The preliminary step is to help clients become aware of their negative self-hypnosis. To accomplish this, we often ask the clients to focus in on either the symptom, or the situation surrounding the symptom. In a directed free associated manner the patient is encouraged to focus inward, to allow any thoughts, images or sensations to manifest. Generally, the patients are guided through the examination of their negative self-affirmation, negative imagery, and alterations of their mood. Typically, there is an alteration between the former two and a checking back on the latter as individuals express their "thoughts" and "images". In so doing, the focus is switched away from the symptom to the internal representations the patient is generating.


In certain cases, a focus on the somatic experience is helpful. This helps clients to recreate the sensations they experience during their dysfunction and from there, the therapist can ask clients to express in words how they "feel." Often what is expressed is either metaphors of the symptom, e.g., "I feel like a dark, dry cavern," as in the case of a female patient experiencing vaso-congestive dysfunction; or more generalized, "I feel like a nothing", as expressed by a man with impotence. In such cases individuals are led into the inner experience of their metaphor, and if possible, encouraged to use imagery to create positive visual and verbal affirmations. In the former case, the patient imagined moving through the cave, coming to another entrance which opened onto a waterfall and was filled with mist and moisture. Over time, she was able to visualize the new cave. In the latter case, the individual focused upon his self-talk, addressing the negative self-statement about himself. Interestingly, as he repeated the phrase, “I am nothing” over and over, sub-vocalizing to himself as a way of moving into his negative self-affirmation experience, his psycho-semantics modified slightly and he began to say “I am no thing,” then finally an image of himself without a penis came into his mind. He worked on understanding this image of himself and the images focused around the self-talk of being "a dickless wimp", a name he was often called by his father, and which as at the heart of his feelings of inadequacy and self-anger. Through cognitive hypno-therapy, he developed a better understanding about himself and his impotence dissipated.

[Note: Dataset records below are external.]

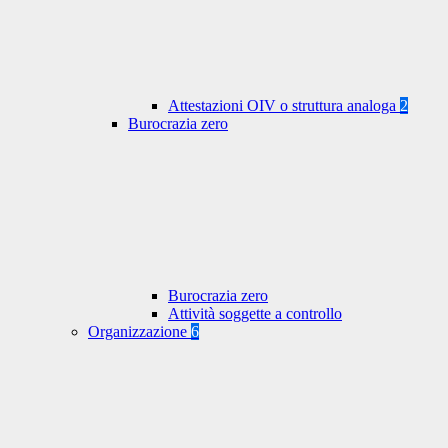
Attestazioni OIV o struttura analoga
2
Burocrazia zero
Burocrazia zero
Attività soggette a controllo
Organizzazione
6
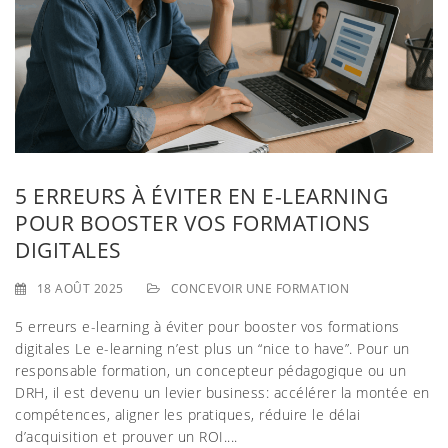
g
a
t
i
o
5 ERREURS À ÉVITER EN E-LEARNING
n
POUR BOOSTER VOS FORMATIONS
DIGITALES
18 AOÛT 2025
CONCEVOIR UNE FORMATION
5 erreurs e-learning à éviter pour booster vos formations
digitales Le e-learning n’est plus un “nice to have”. Pour un
responsable formation, un concepteur pédagogique ou un
DRH, il est devenu un levier business: accélérer la montée en
compétences, aligner les pratiques, réduire le délai
d’acquisition et prouver un ROI....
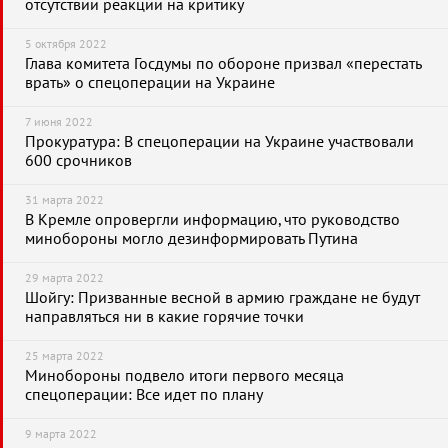
отсутствии реакции на критику
5 октября 2022
Глава комитета Госдумы по обороне призвал «перестать
врать» о спецоперации на Украине
7 июня 2022
Прокуратура: В спецоперации на Украине участвовали
600 срочников
31 марта 2022
В Кремле опровергли информацию, что руководство
минобороны могло дезинформировать Путина
29 марта 2022
Шойгу: Призванные весной в армию граждане не будут
направляться ни в какие горячие точки
25 марта 2022
Минобороны подвело итоги первого месяца
спецоперации: Все идет по плану
9 марта 2022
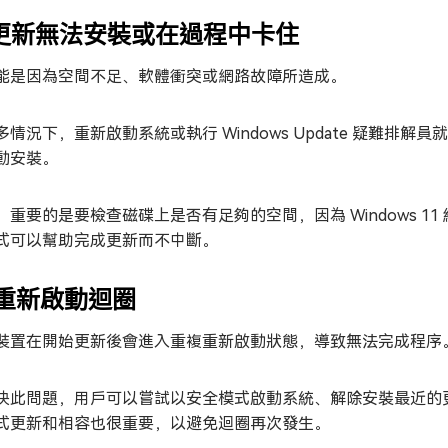
. 更新無法安裝或在過程中卡住
能是因為空間不足、軟體衝突或網路故障所造成。
多情況下，重新啟動系統或執行 Windows Update 疑難
動安裝。
，重要的是要檢查磁碟上是否有足夠的空間，因為 Windows 11
式可以幫助完成更新而不中斷。
. 重新啟動迴圈
裝置在開始更新後會進入重複重新啟動狀態，導致無法完成程序
決此問題，用戶可以嘗試以安全模式啟動系統、解除安裝最近的更新，或
式更新和相容也很重要，以避免迴圈再次發生。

The hypno-therapeutic interventions to counteract the process of negative self-hypnosis can be divided into general and specific techniques. Three basic principles, however, are common to both. First, do not provide the client with grounds for resistance. The utilization of a permissive invitational approach and careful observation of the client’s inner representational modalities help avoid the build-up of resistances. Second, help the client experience, his/her sensuality as joyous, childlike, or playful experience and third, approach the symptom whenever possible from a systemic direction involving the sexual partner in the hypnotic techniques as much as possible.

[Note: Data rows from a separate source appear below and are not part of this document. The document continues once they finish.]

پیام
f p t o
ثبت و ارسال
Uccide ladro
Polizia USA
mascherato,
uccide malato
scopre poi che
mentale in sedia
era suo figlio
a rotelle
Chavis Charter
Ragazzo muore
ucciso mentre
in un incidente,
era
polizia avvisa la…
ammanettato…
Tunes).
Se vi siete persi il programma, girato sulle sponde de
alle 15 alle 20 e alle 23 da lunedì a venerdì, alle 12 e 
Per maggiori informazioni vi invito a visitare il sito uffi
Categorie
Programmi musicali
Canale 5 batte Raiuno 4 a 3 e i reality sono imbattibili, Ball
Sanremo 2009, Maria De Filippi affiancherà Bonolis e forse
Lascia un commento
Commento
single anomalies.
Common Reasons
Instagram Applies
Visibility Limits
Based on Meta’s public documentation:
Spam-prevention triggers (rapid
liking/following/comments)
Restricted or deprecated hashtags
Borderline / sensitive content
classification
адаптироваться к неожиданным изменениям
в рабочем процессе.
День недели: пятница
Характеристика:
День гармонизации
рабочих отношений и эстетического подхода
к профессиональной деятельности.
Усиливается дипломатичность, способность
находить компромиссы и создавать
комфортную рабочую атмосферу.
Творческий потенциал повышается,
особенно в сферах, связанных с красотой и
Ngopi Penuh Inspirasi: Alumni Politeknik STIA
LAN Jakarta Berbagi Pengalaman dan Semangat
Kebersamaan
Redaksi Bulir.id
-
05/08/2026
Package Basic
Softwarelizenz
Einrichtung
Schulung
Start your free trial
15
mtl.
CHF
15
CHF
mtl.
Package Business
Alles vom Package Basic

These basic principles can be applied to the three main uses of hypnosis in sex therapy: 1) etiological understanding, 2) symptom relief and 3) subconscious mental rehearsal. A range of hypnotic techniques can be used to examine the etiology of the sexual problem including its genesis for the individual and maintenance within the system. Five specific diagnostic techniques have proven especially elegant and effective. The first technique, covert sexual examination, involves having the client while in the alternate state of hypnosis, see him/herself naked in front of a full-sized three-way mirror and to describe his/her body, evaluating every part of it. Questions can be asked, focusing on the client’s descriptions and the client can be invited to express associations with past memories of current situations. Couples can engage in this procedure simultaneously sharing their experience of themselves and their partners. Positive affirmations can be introduced by the therapist, but even more effectively by the patient.

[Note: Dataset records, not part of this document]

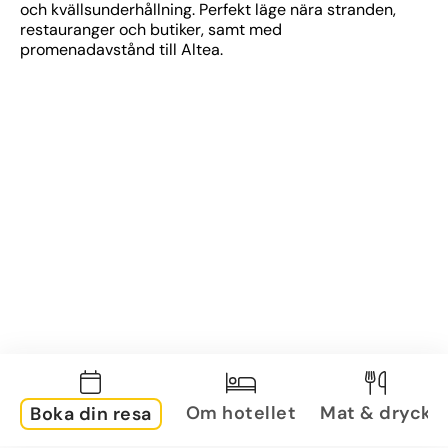
och kvällsunderhållning. Perfekt läge nära stranden, 
restauranger och butiker, samt med 
promenadavstånd till Altea.
Om hotellet
Mat & dryck
Boka din resa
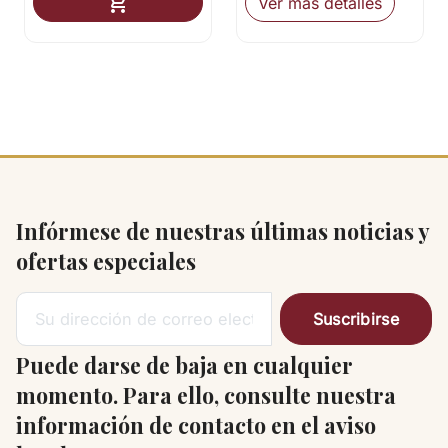
Añadir al carrito

Ver más detalles
Infórmese de nuestras últimas noticias y
ofertas especiales
Puede darse de baja en cualquier
momento. Para ello, consulte nuestra
información de contacto en el aviso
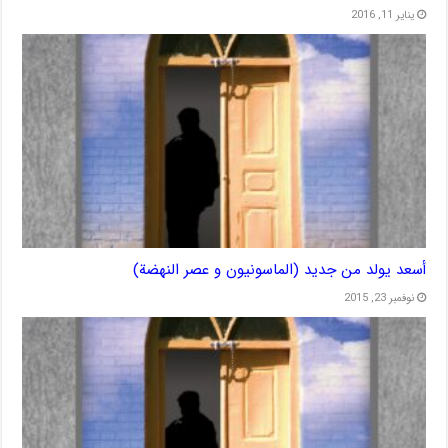
يناير 11, 2016
أسعد يولد من جديد (الماسونيون و عصر النهضة)
نوفمبر 23, 2015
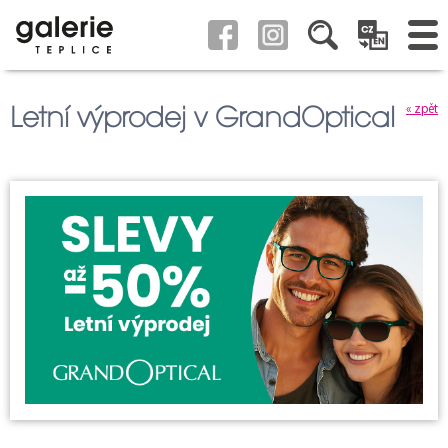
Letní výprodej v GrandOptical
« zpět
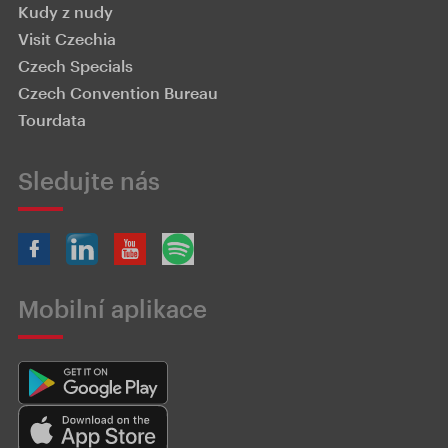
Kudy z nudy
Visit Czechia
Czech Specials
Czech Convention Bureau
Tourdata
Sledujte nás
Mobilní aplikace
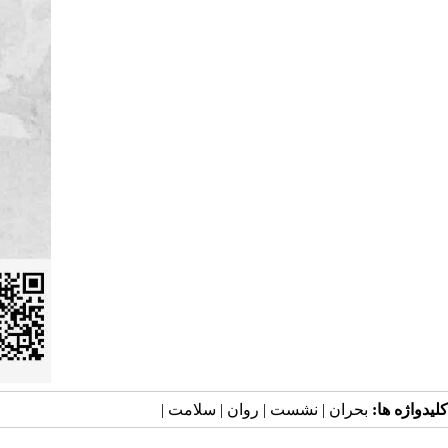
کلیدواژه ها:
بحران | نشست | روان | سلامت |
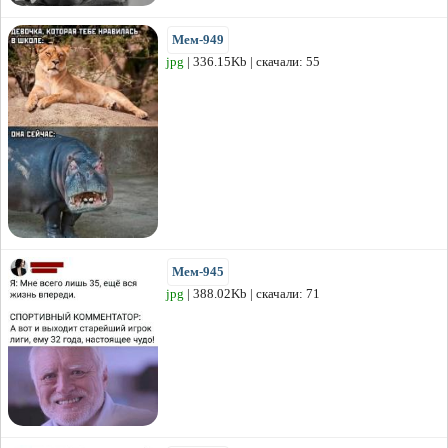
Мем-949
jpg
| 336.15Kb | скачали: 55
Мем-945
jpg
| 388.02Kb | скачали: 71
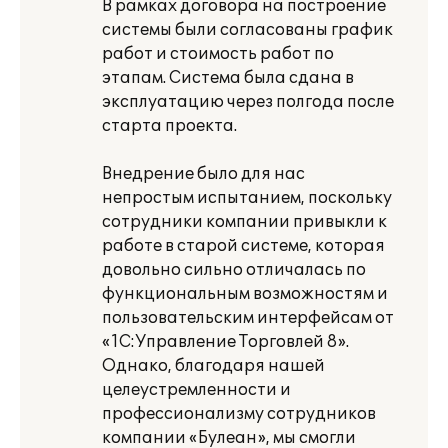
В рамках договора на построение
системы были согласованы график
работ и стоимость работ по
этапам. Система была сдана в
эксплуатацию через полгода после
старта проекта.
Внедрение было для нас
непростым испытанием, поскольку
сотрудники компании привыкли к
работе в старой системе, которая
довольно сильно отличалась по
функциональным возможностям и
пользовательским интерфейсам от
«1С:Управление Торговлей 8».
Однако, благодаря нашей
целеустремленности и
профессионализму сотрудников
компании «Булеан», мы смогли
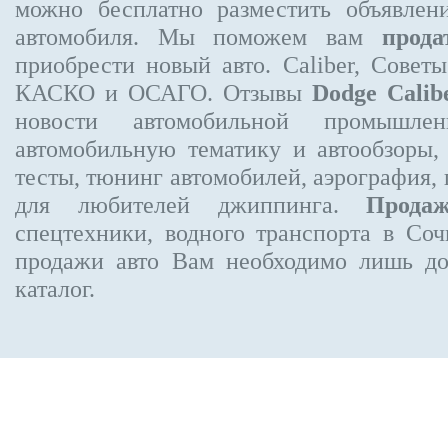
можно бесплатно
разместить объявлен
автомобиля. Мы поможем вам
прода
приобрести новый авто. Caliber, Совет
КАСКО и ОСАГО. Отзывы
Dodge Calib
новости автомобильной промышлен
автомобильную тематику и автообзоры,
тесты, тюнинг автомобилей, аэрография,
для любителей джиппинга.
Прода
спецтехники, водного транспорта в Соч
продажи авто Вам необходимо лишь до
каталог.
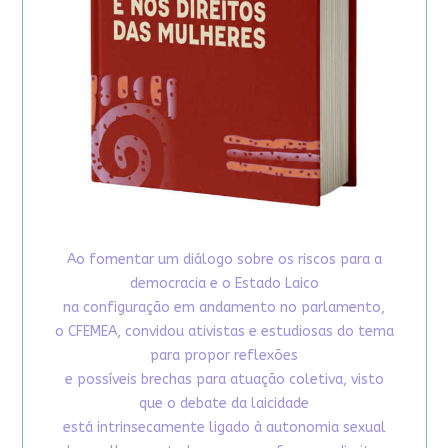
Ao fomentar um diálogo sobre os riscos para a
democracia e o Estado Laico
na configuração em andamento no parlamento,
o CFEMEA, convidou ativistas e estudiosas do tema
para propor reflexões
e possíveis brechas para atuação coletiva, visto
que o debate da laicidade
está intrinsecamente ligado à autonomia sexual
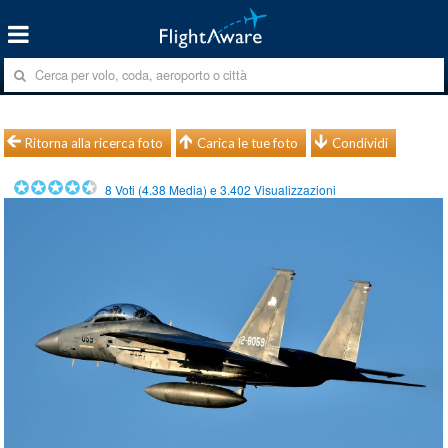
Ritorna alla ricerca foto
Carica le tue foto
Condividi
8
Voti (
4.38
Media) e
3.402
Visualizzazioni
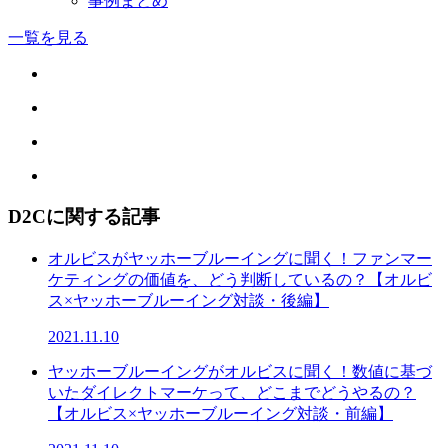
事例まとめ
一覧を見る
D2Cに関する記事
オルビスがヤッホーブルーイングに聞く！ファンマー
ケティングの価値を、どう判断しているの？【オルビ
ス×ヤッホーブルーイング対談・後編】
2021.11.10
ヤッホーブルーイングがオルビスに聞く！数値に基づ
いたダイレクトマーケって、どこまでどうやるの？
【オルビス×ヤッホーブルーイング対談・前編】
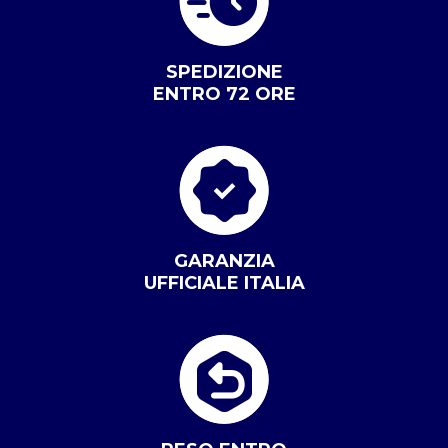
SPEDIZIONE
ENTRO 72 ORE
GARANZIA
UFFICIALE ITALIA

Another technique involved utilizing the subconscious wisdom of the individual to allow the real nature of the sexual problem to be revealed to the conscious mind. This can be accomplished through imagery such as visualizing a TV screen, which presents different aspects of the sexual problem, or through the examination of somatic sensations that act as a bridge to underlying conflicts. Having a couple work through an induced dream (Sacerdote, 1967) gives them a common point to explore their respective experiences within the systemic aspects of the sexual problem.


A well-known and frequently utilized diagnostic technique is the use of ideomotor questioning where, while in a hypnotic state, the patient is asked to answer questions either "yes" or "no" by raising one or another finger. The technique is especially useful in “sensitive” areas where the emphasis is on the patients’ subconscious response to questions that the conscious mind many not wish to address. In couple counseling, this is especially helpful in creating an atmosphere where the partners feel an increased permission to answer honestly and openly. This is due to the distance created when their sub-conscious is allowed to answer for them.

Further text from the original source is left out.